Task to carry out:
Write out exactly the lines that run from the one containing "telah menjadikan film" to the end of the entries below, with both end lines included.

Material for the task:
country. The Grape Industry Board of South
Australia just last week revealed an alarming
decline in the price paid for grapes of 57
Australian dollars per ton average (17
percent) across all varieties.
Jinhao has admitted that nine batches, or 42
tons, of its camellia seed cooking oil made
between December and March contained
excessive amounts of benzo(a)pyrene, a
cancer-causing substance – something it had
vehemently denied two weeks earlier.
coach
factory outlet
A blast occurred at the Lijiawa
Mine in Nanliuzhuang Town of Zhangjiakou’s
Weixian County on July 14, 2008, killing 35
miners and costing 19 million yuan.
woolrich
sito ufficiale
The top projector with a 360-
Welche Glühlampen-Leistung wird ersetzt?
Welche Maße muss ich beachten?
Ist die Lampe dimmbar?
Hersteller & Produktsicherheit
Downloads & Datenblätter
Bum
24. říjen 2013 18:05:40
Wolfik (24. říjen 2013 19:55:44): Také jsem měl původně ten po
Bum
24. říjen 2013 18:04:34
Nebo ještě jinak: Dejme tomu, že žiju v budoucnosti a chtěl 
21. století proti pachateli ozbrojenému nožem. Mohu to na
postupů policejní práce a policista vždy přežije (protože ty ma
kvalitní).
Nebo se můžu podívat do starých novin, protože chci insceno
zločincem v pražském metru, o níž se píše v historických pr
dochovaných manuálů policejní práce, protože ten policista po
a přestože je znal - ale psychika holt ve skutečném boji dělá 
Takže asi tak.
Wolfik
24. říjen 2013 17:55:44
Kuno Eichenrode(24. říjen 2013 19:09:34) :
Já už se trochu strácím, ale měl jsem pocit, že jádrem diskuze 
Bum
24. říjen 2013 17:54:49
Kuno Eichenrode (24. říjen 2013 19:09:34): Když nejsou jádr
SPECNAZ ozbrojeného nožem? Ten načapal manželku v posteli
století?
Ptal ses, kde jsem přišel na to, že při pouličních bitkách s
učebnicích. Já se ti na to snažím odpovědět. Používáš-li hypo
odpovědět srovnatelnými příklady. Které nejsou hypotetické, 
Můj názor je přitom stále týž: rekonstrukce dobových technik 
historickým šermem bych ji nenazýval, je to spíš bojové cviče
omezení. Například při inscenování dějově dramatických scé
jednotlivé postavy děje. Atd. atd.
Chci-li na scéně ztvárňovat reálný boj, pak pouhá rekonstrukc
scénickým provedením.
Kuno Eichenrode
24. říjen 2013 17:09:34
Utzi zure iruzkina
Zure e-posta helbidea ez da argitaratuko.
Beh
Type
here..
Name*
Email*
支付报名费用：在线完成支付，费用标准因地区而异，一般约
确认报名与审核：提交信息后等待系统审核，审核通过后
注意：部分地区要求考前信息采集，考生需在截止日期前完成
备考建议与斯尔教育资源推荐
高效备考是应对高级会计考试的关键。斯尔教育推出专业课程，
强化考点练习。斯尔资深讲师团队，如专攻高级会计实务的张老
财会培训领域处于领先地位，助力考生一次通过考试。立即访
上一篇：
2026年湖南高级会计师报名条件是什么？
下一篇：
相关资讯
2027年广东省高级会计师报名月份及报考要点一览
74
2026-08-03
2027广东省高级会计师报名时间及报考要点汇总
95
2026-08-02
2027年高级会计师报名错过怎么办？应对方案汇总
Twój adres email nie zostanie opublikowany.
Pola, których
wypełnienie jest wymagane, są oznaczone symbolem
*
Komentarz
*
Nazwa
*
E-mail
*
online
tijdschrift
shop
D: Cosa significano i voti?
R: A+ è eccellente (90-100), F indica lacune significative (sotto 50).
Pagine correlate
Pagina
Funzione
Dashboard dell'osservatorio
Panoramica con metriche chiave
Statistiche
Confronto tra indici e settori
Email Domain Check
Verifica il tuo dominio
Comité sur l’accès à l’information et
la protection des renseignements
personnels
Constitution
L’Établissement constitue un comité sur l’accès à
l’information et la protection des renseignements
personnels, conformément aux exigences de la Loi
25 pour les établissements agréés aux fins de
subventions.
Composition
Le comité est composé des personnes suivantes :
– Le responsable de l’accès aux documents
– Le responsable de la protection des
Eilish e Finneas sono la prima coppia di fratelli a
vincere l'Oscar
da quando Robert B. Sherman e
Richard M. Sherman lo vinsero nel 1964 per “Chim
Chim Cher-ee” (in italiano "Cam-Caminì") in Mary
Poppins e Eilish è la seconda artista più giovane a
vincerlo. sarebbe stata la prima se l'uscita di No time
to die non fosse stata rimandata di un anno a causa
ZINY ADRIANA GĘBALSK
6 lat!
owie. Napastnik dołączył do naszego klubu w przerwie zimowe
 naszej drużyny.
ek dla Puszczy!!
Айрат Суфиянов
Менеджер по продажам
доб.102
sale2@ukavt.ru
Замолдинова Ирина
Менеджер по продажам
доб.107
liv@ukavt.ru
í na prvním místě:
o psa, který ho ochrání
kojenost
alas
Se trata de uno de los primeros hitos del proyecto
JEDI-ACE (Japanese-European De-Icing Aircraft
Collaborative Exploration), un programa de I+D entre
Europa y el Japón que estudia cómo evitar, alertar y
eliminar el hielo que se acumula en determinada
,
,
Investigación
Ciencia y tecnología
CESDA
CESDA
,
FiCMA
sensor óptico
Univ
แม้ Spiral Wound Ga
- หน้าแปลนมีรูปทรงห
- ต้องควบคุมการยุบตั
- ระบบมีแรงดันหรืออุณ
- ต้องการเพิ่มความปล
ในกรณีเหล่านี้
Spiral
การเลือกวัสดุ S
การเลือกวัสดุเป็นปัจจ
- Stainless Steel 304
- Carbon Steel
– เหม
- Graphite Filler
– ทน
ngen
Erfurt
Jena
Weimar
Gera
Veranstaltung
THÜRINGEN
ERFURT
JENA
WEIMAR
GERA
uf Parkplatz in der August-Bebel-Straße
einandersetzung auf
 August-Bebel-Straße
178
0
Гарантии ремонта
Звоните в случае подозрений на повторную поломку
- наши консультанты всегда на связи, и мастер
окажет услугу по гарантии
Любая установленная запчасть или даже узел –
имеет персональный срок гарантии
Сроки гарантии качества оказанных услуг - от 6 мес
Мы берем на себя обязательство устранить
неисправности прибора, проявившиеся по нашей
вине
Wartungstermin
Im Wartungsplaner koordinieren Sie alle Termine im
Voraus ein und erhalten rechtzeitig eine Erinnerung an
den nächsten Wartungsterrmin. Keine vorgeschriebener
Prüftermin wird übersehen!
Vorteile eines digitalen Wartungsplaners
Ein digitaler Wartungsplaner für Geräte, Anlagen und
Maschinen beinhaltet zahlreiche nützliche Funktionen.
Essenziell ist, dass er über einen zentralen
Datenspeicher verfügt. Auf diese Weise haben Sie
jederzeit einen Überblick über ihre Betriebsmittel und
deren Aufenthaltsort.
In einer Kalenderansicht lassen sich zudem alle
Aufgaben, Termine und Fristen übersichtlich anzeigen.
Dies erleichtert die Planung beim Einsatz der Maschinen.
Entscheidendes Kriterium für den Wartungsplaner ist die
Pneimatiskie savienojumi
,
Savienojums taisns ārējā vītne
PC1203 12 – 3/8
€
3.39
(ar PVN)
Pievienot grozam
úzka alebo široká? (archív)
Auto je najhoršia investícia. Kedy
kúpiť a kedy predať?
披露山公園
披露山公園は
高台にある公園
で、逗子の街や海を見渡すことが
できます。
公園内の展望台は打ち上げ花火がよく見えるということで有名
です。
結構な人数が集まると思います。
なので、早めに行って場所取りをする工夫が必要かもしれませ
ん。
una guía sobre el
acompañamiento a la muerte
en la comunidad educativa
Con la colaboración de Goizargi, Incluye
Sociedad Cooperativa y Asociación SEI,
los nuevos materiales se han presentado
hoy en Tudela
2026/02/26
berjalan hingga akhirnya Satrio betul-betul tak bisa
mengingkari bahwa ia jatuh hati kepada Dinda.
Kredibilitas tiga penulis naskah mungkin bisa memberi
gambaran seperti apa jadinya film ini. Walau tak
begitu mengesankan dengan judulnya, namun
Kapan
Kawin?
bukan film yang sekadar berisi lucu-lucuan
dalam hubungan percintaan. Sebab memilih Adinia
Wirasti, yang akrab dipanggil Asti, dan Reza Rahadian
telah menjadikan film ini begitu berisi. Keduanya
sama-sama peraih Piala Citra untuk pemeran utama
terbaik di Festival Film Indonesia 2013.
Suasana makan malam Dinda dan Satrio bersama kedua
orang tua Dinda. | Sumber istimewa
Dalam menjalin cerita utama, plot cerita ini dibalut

Exercise output:
telah menjadikan film ini begitu berisi. Keduanya
sama-sama peraih Piala Citra untuk pemeran utama
terbaik di Festival Film Indonesia 2013.
Suasana makan malam Dinda dan Satrio bersama kedua
orang tua Dinda. | Sumber istimewa
Dalam menjalin cerita utama, plot cerita ini dibalut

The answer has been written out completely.